Normalization is done as part of the first step in the Keras model, so, ignoring this step.
To Do. Might be helpful.
Not essential
Reason: These are normal road images, so rotations are not essential.
Not essential
Reason: The left and right images are already being taken into consideration so ignoring this step.
Not sure if this will help. Ignoring it for now. Will revisit later if needed.
- Perform RGB -> YUV transformation.
- Choose a particular Region of Interest from each image.
- Resize the image to 66x200 to adapt to NVIDIA Network Architecture.
Use the End-to-End Deep Learning Model for Self Driving Cars by NVIDIA
https://arxiv.org/abs/1604.07316
This architecture has been modified to include Dropout layers interspersed between each of the four fully connected layers to handle overfitting.
Number of Epochs | 2 |
Samples per Epoch | 28,000 |
Validation samples at the end of each epoch | 960 |
Optimizer | Adam (0.0001) |
Loss Function | Mean Squared Error (MSE) |
Train-Validation Split Ratio | 90:10 |
Save the model as model.json file
Save the model weights as model.h5 file
Execute the saved model as python drive.py model.json
to simulate the autonomous navigation
Tried out transfer learning of some of the architectures like AlexNet and VGG by removing the last layer and replacing with fully connected layer. The vehicle was not driving as well as required and it was a bit more time consuming than the NVIDIA architecture chosen in this project.
The Model Architecture of NVIDIA End-to-End deep learning is simple and has only a few layers. The network has 9 layers. The first layer is a normalization layer. The next 5 layers are convolutional layers which are meant for feature extraction from the normalized images. They are followed by 3 fully connected layers.

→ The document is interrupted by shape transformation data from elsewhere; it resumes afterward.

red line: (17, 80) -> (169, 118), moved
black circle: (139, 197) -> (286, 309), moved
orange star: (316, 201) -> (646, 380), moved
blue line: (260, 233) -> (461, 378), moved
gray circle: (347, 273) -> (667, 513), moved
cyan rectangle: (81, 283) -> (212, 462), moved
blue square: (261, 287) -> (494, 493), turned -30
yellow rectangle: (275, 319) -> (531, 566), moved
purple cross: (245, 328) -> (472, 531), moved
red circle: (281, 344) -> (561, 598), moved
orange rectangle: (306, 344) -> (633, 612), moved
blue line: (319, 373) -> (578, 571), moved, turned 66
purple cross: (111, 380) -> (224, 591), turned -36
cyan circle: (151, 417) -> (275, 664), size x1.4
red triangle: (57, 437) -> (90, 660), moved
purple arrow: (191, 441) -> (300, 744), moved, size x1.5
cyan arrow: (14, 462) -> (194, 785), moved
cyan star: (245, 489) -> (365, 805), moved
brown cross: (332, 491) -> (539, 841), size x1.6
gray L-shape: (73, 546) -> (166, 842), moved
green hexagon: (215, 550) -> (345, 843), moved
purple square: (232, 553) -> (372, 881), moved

This is a single static layer which performs image normalization on the input image
- There are 5 convolutional layers that were identified by the NVIDIA engineers through empirical means through various experiments with different layer configurations.

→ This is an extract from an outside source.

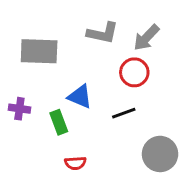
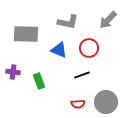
gray arrow: (146, 38) -> (108, 20), moved
blue triangle: (80, 97) -> (59, 50), moved
red semicircle: (75, 163) -> (78, 104), moved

- The first 3 layers have a stride length of 2x2 and a kernel size of 5x5
- The remaining 2 convolutional layers are non-strided with a kernel size of 3x3
- All the layers have a Rectified Linear Unit ReLU non-linear activation
- There are 4 fully connected layers which result in a value that is the inverse turning radius.

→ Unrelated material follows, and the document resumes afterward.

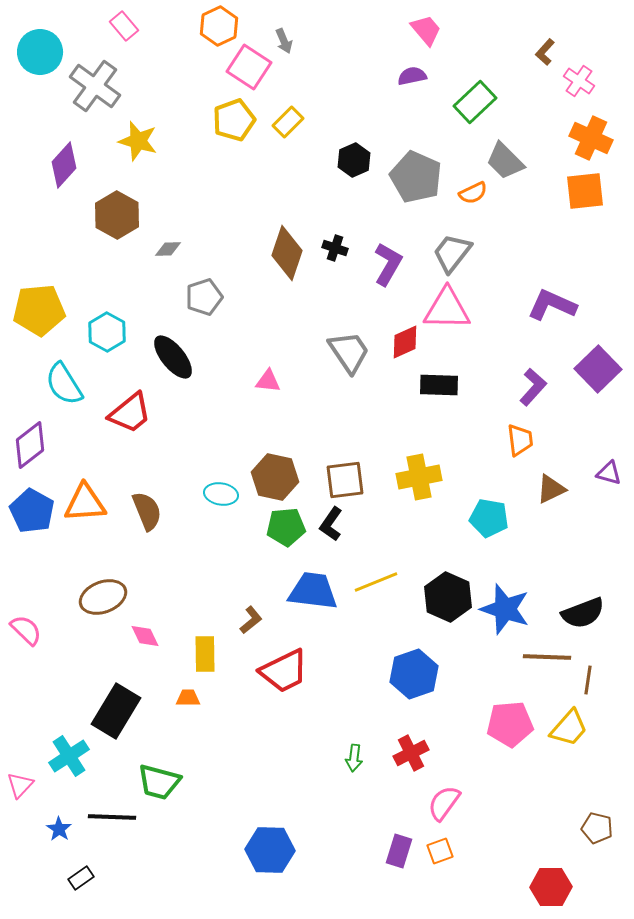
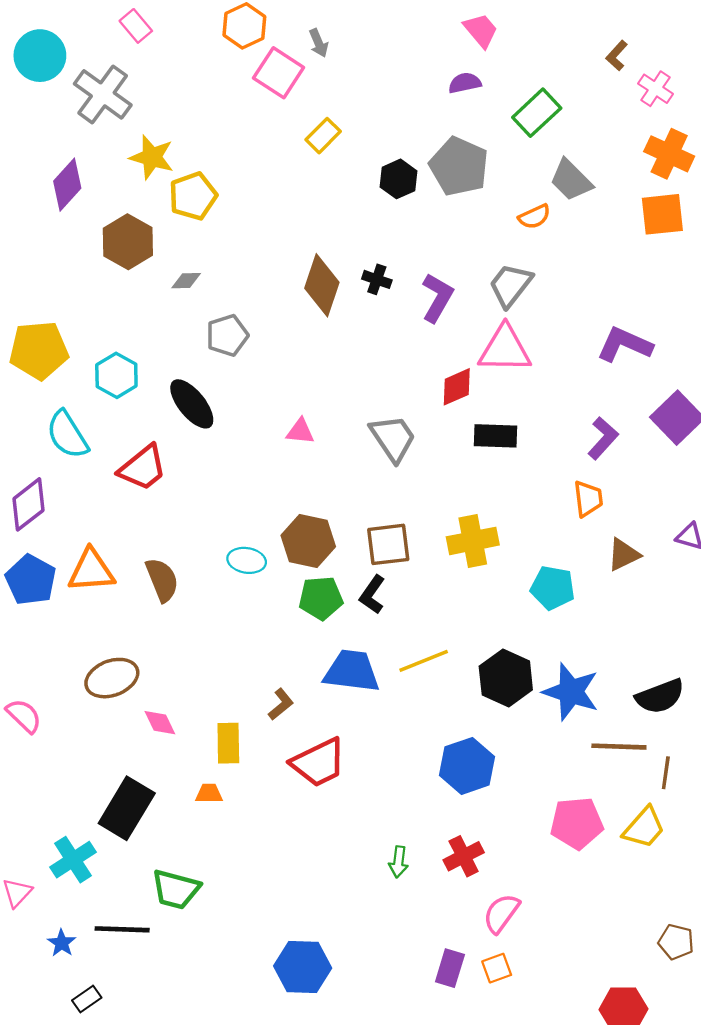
yellow pentagon: (234, 120) -> (193, 196), moved
gray pentagon: (416, 177) -> (459, 166), moved
gray trapezoid: (349, 352) -> (393, 438), moved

- All the 4 layers have a Rectified Linear Unit ReLU non-linear activation
A Dropout layer has been added to take care of overfitting and make the network a bit more resilient. A Dropout of 0.25 has been interspersed between each of the four fully connected layers.
Some of the good characteristics of this architecture is that it is quite small with few layers and therefore has a lower processing latency. The system is trained end-to-end, so it could be difficult to understand or debug theoretically as to which layers, convolutional or fully connected, are responsible for the various outputs from the network.
The quality of data provided by Udacity is quite useful. The images have been resized to 200x66, converted from RGB to YUV and are trained in batches. Augmentation of the data has been performed using the steps mentioned in the link http://machinelearningmastery.com/image-augmentation-deep-learning-keras/ and explained in the previous sections.
Training of the model has been performed on a AWS g2.2xlarge GPU instance. The model is run using the Keras deep learning package. Details of the training are available in model.ipynb file. Images are trained in batches of 32. Adam Optimizer has been used with a learning rate of 0.0001 after experimenting with a few other values like 0.1, 0.01 and 0.001. Ideally, a grid search on hyperparameters can be performed to identify optimal values for better performance. The training happens via multiple epochs with each epoch having about 28000 samples for training. The data has been divided into training and test sets with a 90:10 ratio after shuffling the entire dataset.